» Assignment:
Exactly repeat all the records below, omitting the images they hold.

===== Exercise data =====

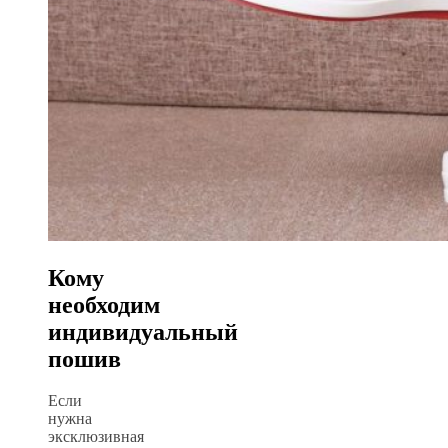
Кому
необходим
индивидуальный
пошив
Если
нужна
эксклюзивная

=====

» Solution to this exercise:
Кому
необходим
индивидуальный
пошив
Если
нужна
эксклюзивная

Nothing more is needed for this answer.